IIUC the doomsday device does not require missiles to go off in the USA, the idea was to have the nasty radioactive elements released in the atmosphere with thermonuclear explosions, from the locations in northern Russia; the radioactive elements would then become a shroud in the atmosphere that would engulf the earth and then poison everything in the surface for 100 years. Appropriately, almost all the footage of nuclear explosions in the ending come from surface or underground tests.

The point here is that while it would had taken several days for the contamination to cover all earth to deadly levels, it would still leave some time for the leaders to do a simplified version of Dr. Starangelove’s plan. Considering that some installations (the ones that have been declassified) had been made for elite politicians in those days, and assuming that no direct nuclear missile attacks would had been made since the doomsday device did not need to use them, it would had been possible to do a simplified version of Dr. Strangelove plans; under those circumstances Dr. Strangelove was correct on dropping the act to show that he was going to be one of the able ones to be chosen to go to the underground facilities with “a spirit of bold curiosity for the [really sexual] adventure ahead” [Gloved hand does involuntary salute]

http://www.youtube.com/watch?v=ybSzoLCCX-Y

The “I can walk” thing was IIRC ad libbed by Sellers.

Dramatic irony is when the viewers know something the characters don’t. I don’t think it applies here.
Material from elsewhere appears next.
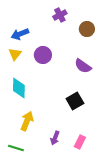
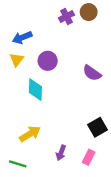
brown circle: (87, 29) -> (89, 12), moved
cyan diamond: (19, 88) -> (35, 90), moved
black square: (75, 101) -> (98, 127), moved
yellow arrow: (27, 121) -> (30, 134), turned 36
Which is the point of the whole movie - people doing “normal” things as humanity spirals to extinction. Think of Col. Bat Guano objecting the the desecration of the Code machine. Think especially how the brave and resourceful crew of the bomber make it through adversity and beat the odds - and cause the destruction of mankind.
In the novel (of the movie, not Red Alert) humanity does not make it.

As for the “I can walk!” line - listen to how Sellers puts in sexual excitement when Strangelove describes conditions in the mineshafts. The combination of this and destruction is clearly turning him on, and him rising to walk really means he rose in another way.
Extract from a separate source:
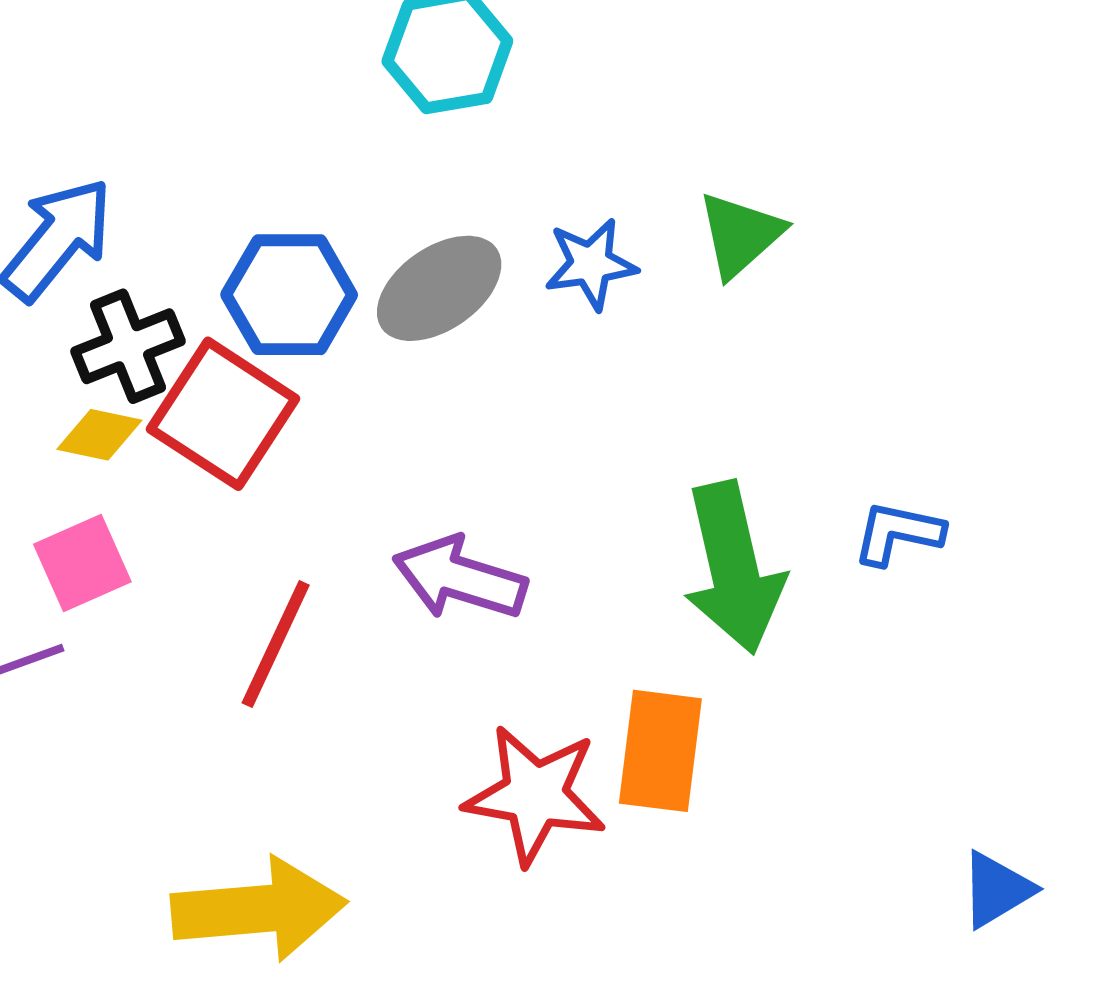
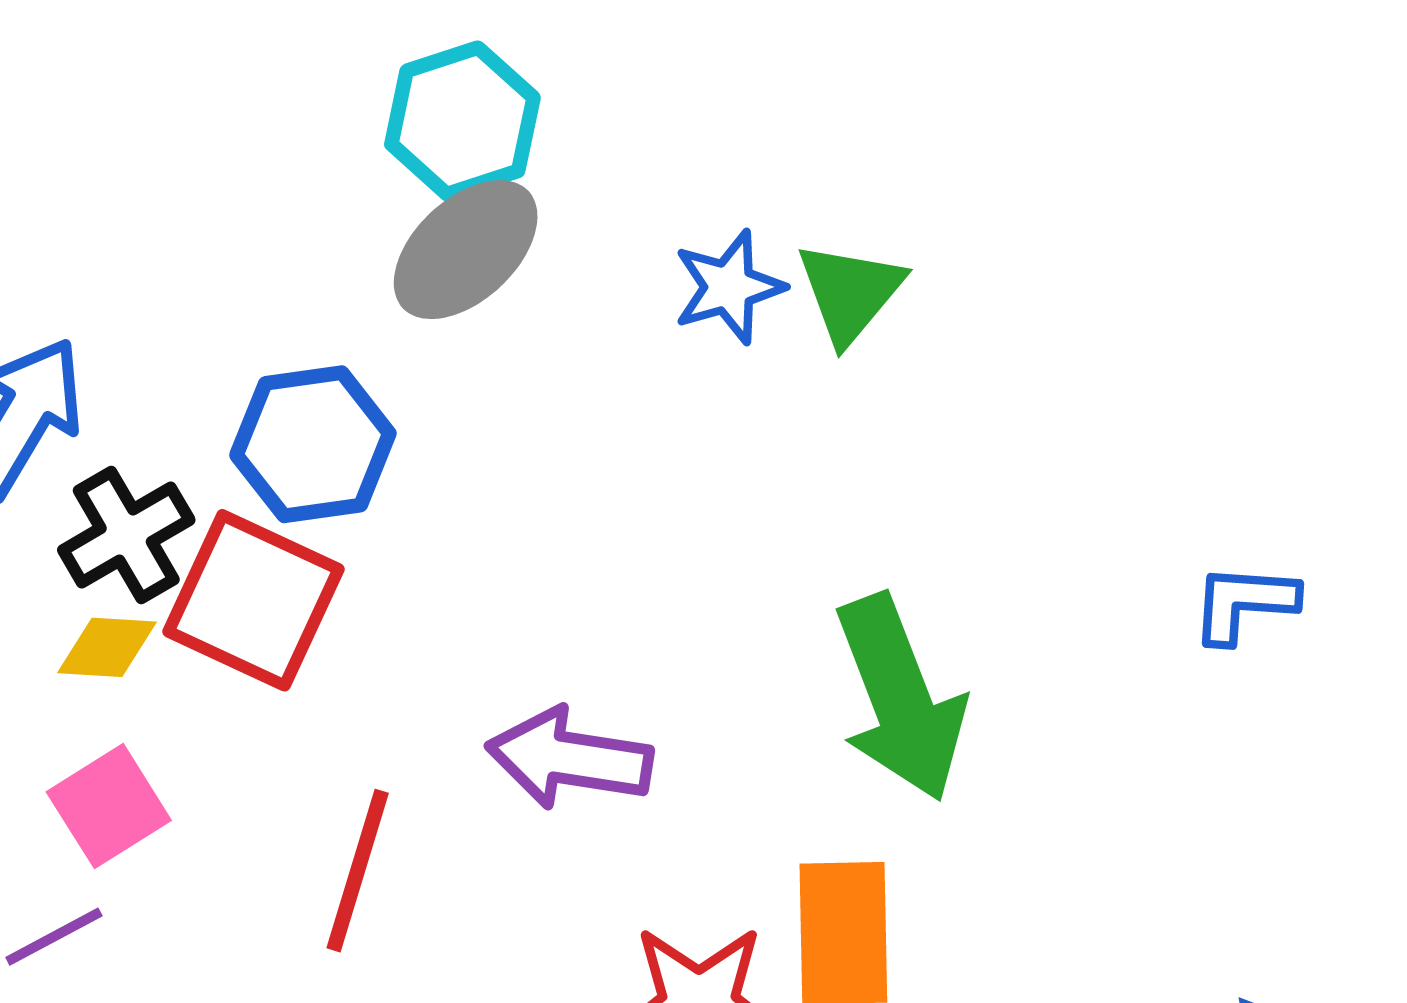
blue star: (591, 264) -> (729, 287), moved
gray ellipse: (439, 288) -> (466, 250), moved
blue L-shape: (898, 533) -> (1244, 603), moved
It applies to the bomber. Strangelove fully expects to go into the mines with the other leaders and not die.

I didn’t think it was pointless for the ambassador to take photos of the big board, but that the Russians would immediately seek to ensure they utilised more mine shafts than the Americans, so that they could emerge in greater numbers after the radiation subsided and head straight for the American mine shafts. Although I was born a little late to get in on the Cold War mindset, so I could be wrong.
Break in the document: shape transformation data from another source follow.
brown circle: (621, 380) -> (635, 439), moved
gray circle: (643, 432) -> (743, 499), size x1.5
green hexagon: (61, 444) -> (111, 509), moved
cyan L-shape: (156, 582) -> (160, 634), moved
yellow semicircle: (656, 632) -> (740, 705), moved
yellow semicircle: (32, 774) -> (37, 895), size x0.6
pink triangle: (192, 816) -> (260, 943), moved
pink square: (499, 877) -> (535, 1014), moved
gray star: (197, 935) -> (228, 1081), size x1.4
Speaking of that mind set, a friend in work, three years younger than me, said he often worried about nuclear holocaust as a kid. I was quite aware of The Troubles despite being far from any hot spots, but wasn’t really cogniscent of the Cold War, other than from books on fighter planes that my grandfather gave me.

I just thought that was Strangelove’s inner Nazi, getting quite envigorated about the idea of war and its preparations.